By also providing students with printed Minecraft handbooks and encouraging everyone to utilize the chat feature of the program, the teacher was able to interweave reading, writing, character education and STEM in approximately 45 minutes of screen time. The teacher’s role during each construction challenge was primarily to act as a facilitator, monitoring the chat boxes and visiting the different worlds to engage directly with the student avatars.
Real results in virtual worlds
As they became more adept with Minecraft, the students began to take on real-world leadership roles, generating their own construction challenges that then quickly spread to the other small groups, creating an air of competitive excitement in the midst of the teamwork.
“My goal was to get them to build a community and build things they wanted in their community,” explained Devan Boatner, the computer lab teacher in charge of our Minecraft Leader in Me program.
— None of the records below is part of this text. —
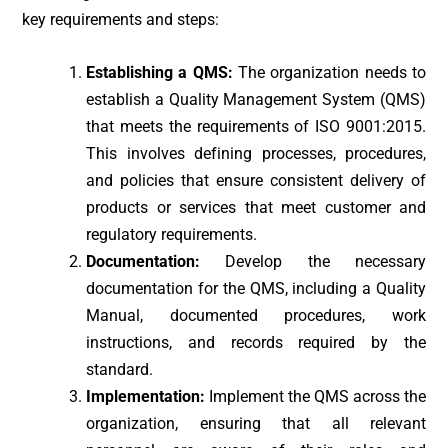
key requirements and steps:
Establishing a QMS:
The organization needs to
establish a Quality Management System (QMS)
that meets the requirements of ISO 9001:2015.
This involves defining processes, procedures,
and policies that ensure consistent delivery of
products or services that meet customer and
regulatory requirements.
Documentation:
Develop the necessary
documentation for the QMS, including a Quality
Manual, documented procedures, work
instructions, and records required by the
standard.
Implementation:
Implement the QMS across the
organization, ensuring that all relevant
Well-timed screenshots of constructions in progress along with records of the ongoing chat boxes served as the teacher’s assessment tools, capturing students’ thought processes and work products as they negotiated, collaborated and validated each other’s efforts online. The chat boxes also revealed something else exciting to the teacher as time in the virtual world together went on — students’ spelling was improving and the sentences they typed to one another were getting longer, suggesting that writing skills were being positively impacted by the need to rely on them more heavily for effective communication in a virtual world.
Despite all the successes shared here, it is important to note that our students worked in their virtual worlds while still being on site at the after-school program, making technology issues when implementing something like this much easier and quicker to address. The students may also have felt some social connectedness through the simple act of sitting in the same room together.
Even so, the teacher reported that the students easily immersed themselves in their virtual worlds, sharing that a student would frequently call out, telling her to “check your chat box!” rather than address her directly. Students seemed to adhere to an unspoken agreement that Minecraft was where they should look for one another. In these uncertain times, a virtual world might be just the place for more of us to start heading.
Kristin H. Javorsky, Ph.D., is an assistant professor in the Department of Curriculum, Instruction and Special Education at Mississippi State University, where she researches how technology is changing the landscape of early literacy and helps prepare future elementary teachers.